Operating Inside the Brain and Outside the Box
Lincolnwood Review
Dr, Jonathan Citow gazes out his office window and comments that he's only a few blocks from the place where he worked as a youth, dreaming of a career in the medical profession.
A childhood spent watching M.A.S.H. sparked his interest in medicine, and fitting customers with wing tips at Florsheim Shoes at Old Orchard Shopping Center was merely a means to that end.
“There were plenty of It doesn't take a brain surgeon jokes back then,” Citow recalls with a smile. “I think some people are still surprised that I made it”.
He has more than made it. At 34, the Wilmette native and graduate of New Trier High School and Johns Hopkins University is considered one of the most innovative neurosurgeons in practice. A top medical school graduate, he completed his residency at the University of Chicago Medical Center and received the second highest score in the country on the Neurosurgery Boards.
Citow, who specializes in adult and pediatric brain and spine disorders, maintains his North Shore roots both personally and professionally. He lives in Lake Forest with his wife Karen, son Benjamin and newborn daughter, Emma, and plans to move next year to Wilmette.
With offices in Skokie and Libertyville, and soon in Evanston and Buffalo Grove, Citow serves on the staffs of St. Francis Hospital, Rush North Shore and Highland Park Hospital. He also remains on staff at the University of Chicago Medical Center where he operates on complex cerebral aneurysms.
When asked what pushes him to innovative, Citow replied that he “likes to think outside of the box. Instead of following the dogma. I am always striving to find a safer, faster, and better way to perform surgical procedures.”
He's helped by a creative mindunwavering determination and skilled hands. Citow has found that his ability to work in three-dimensional materials is an enormous help in neurosurgery.
“An old expression that I heard during my training was that a neurosurgeon's hands have to be steady enough to draw the Sistine Chapel on the head of a pin,” Citow said.
“The reason manual dexterity is so important is that we work in very small spaces with delicate instruments”, he explained. “The hands need to be gentle, steady and sure because a millimeter one way or the other (when working in the brain or spine) can mean the difference between paralysis, blindness, loss of speech or ending up totally normal. The stakes are always quite high”.
Continual advances in technology have improved the techniques employed by neurosurgeons, but a doctor nevernreally knows exactly what he or she will face until the surgery is underway.
“Even with modern imaging studies such as CAT scans and MRIs, we ocasionally have to improvise during the case. One needs the ability to solve complex problems quickly and not become flustered or panicked”, said Citow.
In the past year he has perforned many complicated surgeries. One patient was an 80-year-old woman who had lost the function in her left arm and leg due to an inflammatory mass that was compressing an area of the spinal cord just under her skull.
By operating through her mouth and making an incision in the back of her throat, Citow was able to remove the anterior part of the top two vertebrae, allowing him to see the lesion. Under the microscope the abnormal tissue was successfully removed from the spinal cord. A fusion was then performed on the first and second cervical vertebrae and the woman made a dramatic recovery.
Another recent case involved the removal of a brain tumor the size of a grapefruit pushing up on the undersurface of a man's brain from the base of his skull. The 60-year-old patient had suffered gradual deterioration of his intellectual function to the point that he was nonambulatory, incontinent and living in a nursing home.

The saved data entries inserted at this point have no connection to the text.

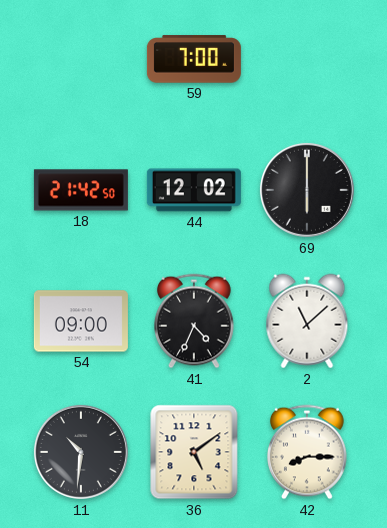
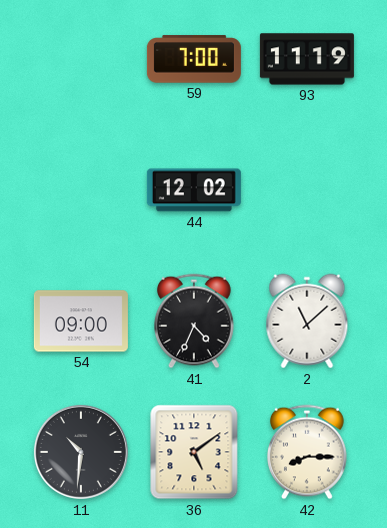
93: none -> 11:19
18: 21:42 -> none
69: 6:00 -> none
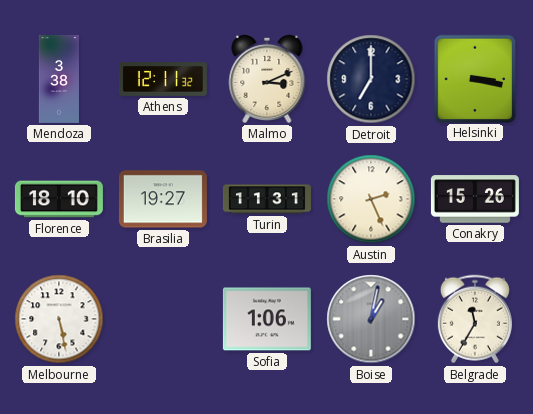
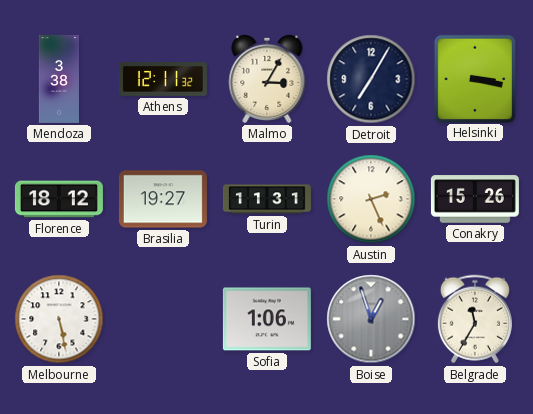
Malmo: 3:11 -> 3:05
Detroit: 7:00 -> 7:05
Florence: 18:10 -> 18:12
Boise: 1:02 -> 12:57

After the tumor was completely removed, he made a dramatic improvement and is currently back at work, driving and painting.
For cancer patients suffering from debilitating chronic pain, Citow implants morphine pumps no larger than a man's wallet into their abdomen, with a catheter extending to the spine.
These devices continually bathe the spinal cord with morphine, providing excellent pain relief at 1/300th of the dose needed if taken orally.
Citow has also performed numerous successful endoscopic and microscopic lumbar diskectomies, with his patients being discharged from the hospital the same day.
He explained that his personal style of surgery is geared to require less operative time,(hence less anesthesia), less recovery time and less stress on the body. Because he's adept at working with the newest technology, patients have smaller incisions and less discomfort after surgery.
However, he added, “Most people are reluctant to have brain and spine surgery because in previous decades the success rates were much lower and the complication rates higher. Now it's a totally different ballgame.”
Citow's style as a physician is also a different ballgame than the stereotype of the aloof surgical specialist. Patients appreciate his caring approach, easy personality and ready accessibility. He gives patients under his care his cell phone number, urging them to call any time of day or night with questions or concerns---and they do.
Citow's diverse interests outside of medicine include gourmet cooking, astronomy, skiing, scuba diving and playing saxaphone. But these don't interfer with his academic accomplishments.
He has authored three medical textbooks: “The Neurology Board Review Book”, already published, “Neuroanatomy and Neurophysiology,” which is geared to medical students and residents, and “Neurophatology and Neuroradiology,” geared to doctors in all fields. Both will be out May 1.